Heat Storage in the Deep Ocean as a Capacitor to Explain Deglaciations.
Abstract:Since the classic work of Hays, Imbrie, and Shackleton in 1976, we have known that glacial cycles are paced by the Milankovitch frequencies. However, it has also been long recognized that deglaciations, especially in the ‘100k-world’, are too abrupt to be a linear response of the climate system to this orbital forcing. To explain this ‘sawtooth’ behavior, rising pCO2 in the atmosphere has been proposed to be an amplifier of deglacial climate change. Yet this CO2 must come from somewhere and it does not seem to be an early responder in the deglacial sequence of events. Most ideas focus on the deep ocean as the only reservoir large enough to store the CO2 on G-I timescales, including the capacity to release it quickly.

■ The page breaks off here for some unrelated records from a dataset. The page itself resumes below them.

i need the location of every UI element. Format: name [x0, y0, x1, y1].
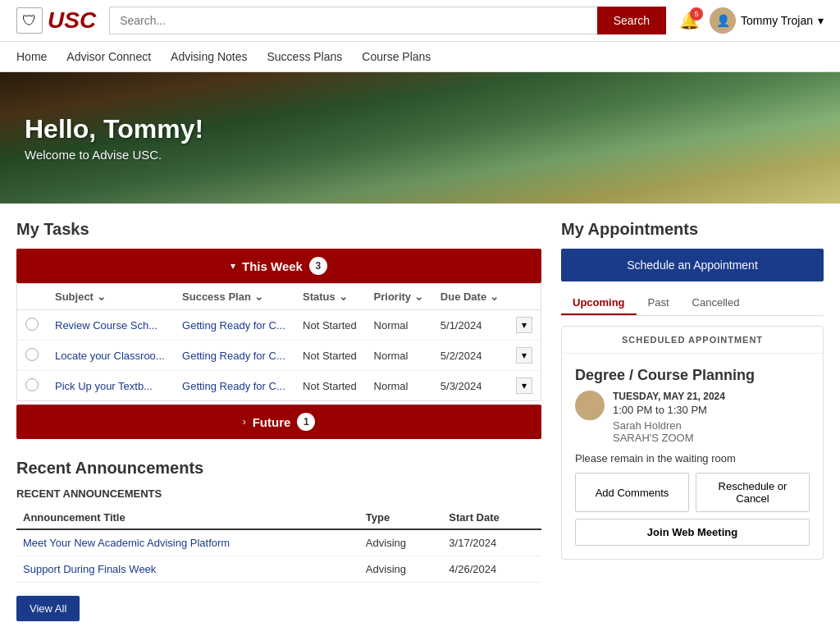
task-checkbox-cell[interactable]: [17, 310, 48, 341]
ann-col-type: Type: [359, 506, 442, 529]
tab-past[interactable]: Past: [637, 291, 681, 315]
task-subject-cell: Pick Up your Textb...: [47, 371, 174, 401]
ann-type-cell: Advising: [359, 529, 442, 556]
task-success-plan-link[interactable]: Getting Ready for C...: [182, 350, 285, 362]
advisor-name: Sarah Holdren: [613, 419, 725, 432]
appointment-time: 1:00 PM to 1:30 PM: [613, 404, 725, 416]
nav-advisor-connect[interactable]: Advisor Connect: [66, 50, 151, 63]
task-col-actions: [508, 284, 541, 310]
task-subject-link[interactable]: Locate your Classroo...: [55, 350, 165, 362]
task-success-plan-cell: Getting Ready for C...: [174, 310, 294, 341]
this-week-label: This Week: [242, 259, 303, 273]
appointment-card: SCHEDULED APPOINTMENT Degree / Course Pl…: [561, 326, 824, 560]
task-action-cell: ▾: [508, 341, 541, 371]
hero-subtitle: Welcome to Advise USC.: [25, 148, 815, 162]
task-due-date-cell: 5/1/2024: [432, 310, 508, 341]
task-checkbox-cell[interactable]: [17, 341, 48, 371]
list-item: Support During Finals Week Advising 4/26…: [16, 556, 541, 583]
tab-cancelled[interactable]: Cancelled: [681, 291, 751, 315]
future-count-badge: 1: [297, 413, 315, 431]
announcements-title: Recent Announcements: [16, 459, 541, 478]
ann-col-start-date: Start Date: [442, 506, 541, 529]
user-avatar: 👤: [710, 7, 736, 34]
task-col-check: [17, 284, 48, 310]
task-dropdown-button[interactable]: ▾: [516, 347, 532, 364]
task-checkbox-cell[interactable]: [17, 371, 48, 401]
priority-sort-icon: ⌄: [414, 291, 423, 303]
task-dropdown-button[interactable]: ▾: [516, 377, 532, 394]
task-col-priority[interactable]: Priority ⌄: [366, 284, 432, 310]
task-col-success-plan[interactable]: Success Plan ⌄: [174, 284, 294, 310]
header: 🛡 USC Search 🔔 5 👤 Tommy Trojan ▾: [0, 0, 840, 42]
left-column: My Tasks ▾ This Week 3 Subject ⌄: [16, 220, 541, 621]
ann-col-title: Announcement Title: [16, 506, 359, 529]
task-priority-cell: Normal: [366, 310, 432, 341]
ann-title-cell: Support During Finals Week: [16, 556, 359, 583]
ann-title-cell: Meet Your New Academic Advising Platform: [16, 529, 359, 556]
advisor-avatar: [575, 391, 605, 420]
task-due-date-cell: 5/3/2024: [432, 371, 508, 401]
task-action-cell: ▾: [508, 310, 541, 341]
task-col-due-date[interactable]: Due Date ⌄: [432, 284, 508, 310]
usc-shield-icon: 🛡: [16, 7, 43, 34]
hero-greeting: Hello, Tommy!: [25, 114, 815, 144]
task-success-plan-cell: Getting Ready for C...: [174, 371, 294, 401]
appointments-section: My Appointments Schedule an Appointment …: [561, 220, 824, 560]
reschedule-cancel-button[interactable]: Reschedule or Cancel: [696, 473, 810, 512]
appointment-date: TUESDAY, MAY 21, 2024: [613, 391, 725, 402]
task-success-plan-link[interactable]: Getting Ready for C...: [182, 319, 285, 332]
user-menu-button[interactable]: 👤 Tommy Trojan ▾: [710, 7, 824, 34]
subject-sort-icon: ⌄: [97, 291, 106, 303]
add-comments-button[interactable]: Add Comments: [575, 473, 689, 512]
hero-banner: Hello, Tommy! Welcome to Advise USC.: [0, 72, 840, 204]
ann-title-link[interactable]: Meet Your New Academic Advising Platform: [23, 537, 230, 549]
task-action-cell: ▾: [508, 371, 541, 401]
ann-start-date-cell: 3/17/2024: [442, 529, 541, 556]
nav-advising-notes[interactable]: Advising Notes: [171, 50, 247, 63]
main-nav: Home Advisor Connect Advising Notes Succ…: [0, 42, 840, 72]
appointment-details: TUESDAY, MAY 21, 2024 1:00 PM to 1:30 PM…: [613, 391, 725, 444]
right-column: My Appointments Schedule an Appointment …: [561, 220, 824, 621]
nav-course-plans[interactable]: Course Plans: [362, 50, 431, 63]
user-dropdown-icon: ▾: [818, 14, 824, 27]
task-checkbox[interactable]: [25, 318, 39, 331]
svg-point-0: [583, 396, 596, 409]
list-item: Meet Your New Academic Advising Platform…: [16, 529, 541, 556]
task-priority-cell: Normal: [366, 341, 432, 371]
table-row: Review Course Sch... Getting Ready for C…: [17, 310, 541, 341]
task-success-plan-cell: Getting Ready for C...: [174, 341, 294, 371]
header-right: 🔔 5 👤 Tommy Trojan ▾: [679, 7, 824, 34]
join-web-meeting-button[interactable]: Join Web Meeting: [575, 519, 810, 546]
task-col-status[interactable]: Status ⌄: [294, 284, 366, 310]
search-input[interactable]: [109, 7, 597, 34]
view-all-button[interactable]: View All: [16, 596, 80, 621]
table-row: Locate your Classroo... Getting Ready fo…: [17, 341, 541, 371]
search-button[interactable]: Search: [597, 7, 666, 34]
schedule-appointment-button[interactable]: Schedule an Appointment: [561, 249, 824, 281]
task-checkbox[interactable]: [25, 378, 39, 391]
search-bar: Search: [109, 7, 666, 34]
task-col-subject[interactable]: Subject ⌄: [47, 284, 174, 310]
future-bar[interactable]: › Future 1: [16, 405, 541, 439]
user-name: Tommy Trojan: [741, 14, 813, 27]
ann-start-date-cell: 4/26/2024: [442, 556, 541, 583]
appointment-actions: Add Comments Reschedule or Cancel: [575, 473, 810, 512]
task-checkbox[interactable]: [25, 348, 39, 361]
success-plan-sort-icon: ⌄: [254, 291, 263, 303]
notification-button[interactable]: 🔔 5: [679, 11, 700, 30]
task-subject-link[interactable]: Review Course Sch...: [55, 319, 158, 332]
main-content: My Tasks ▾ This Week 3 Subject ⌄: [0, 204, 840, 636]
task-success-plan-link[interactable]: Getting Ready for C...: [182, 380, 285, 392]
announcements-table-label: RECENT ANNOUNCEMENTS: [16, 487, 541, 500]
task-status-cell: Not Started: [294, 310, 366, 341]
task-subject-link[interactable]: Pick Up your Textb...: [55, 380, 153, 392]
due-date-sort-icon: ⌄: [490, 291, 499, 303]
nav-home[interactable]: Home: [16, 50, 47, 63]
ann-title-link[interactable]: Support During Finals Week: [23, 563, 156, 575]
appointment-title: Degree / Course Planning: [575, 367, 810, 384]
nav-success-plans[interactable]: Success Plans: [267, 50, 342, 63]
tab-upcoming[interactable]: Upcoming: [561, 291, 637, 315]
this-week-bar[interactable]: ▾ This Week 3: [16, 249, 541, 283]
task-dropdown-button[interactable]: ▾: [516, 317, 532, 333]
appointment-card-body: Degree / Course Planning TUESDAY, MAY 21…: [562, 354, 823, 559]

Here we propose a new ‘capacitor’ for the climate system, deep ocean heat storage, that could provide the key physical mechanism to explain the important features of deglacial climate. There is a growing body of evidence, from carbonate stable isotopes and pore water salinity estimates, that the Last Glacial Maximum deep ocean was more stratified than today. Through thermobaricity in seawater’s equation of state (the pressure dependence of the thermal expansion coefficient), salt stratification can store heat in a water column that is locally statically stable. However, analogous to CAPE in the atmosphere, this heat energy is convectively available and can lead to large, abrupt deep-ocean mixing. Using clumped isotopes in deep-sea corals from Heinrich Event 1, we have found warmer water underneath colder water, about 800 years before the Bolling-Alerod warming recorded in Greenland ice cores. We propose that the abrupt nature of the Bolling is due to the discharge of this deep ocean thermal capacitor which then changes the deep circulation from a glacial to a modern pattern.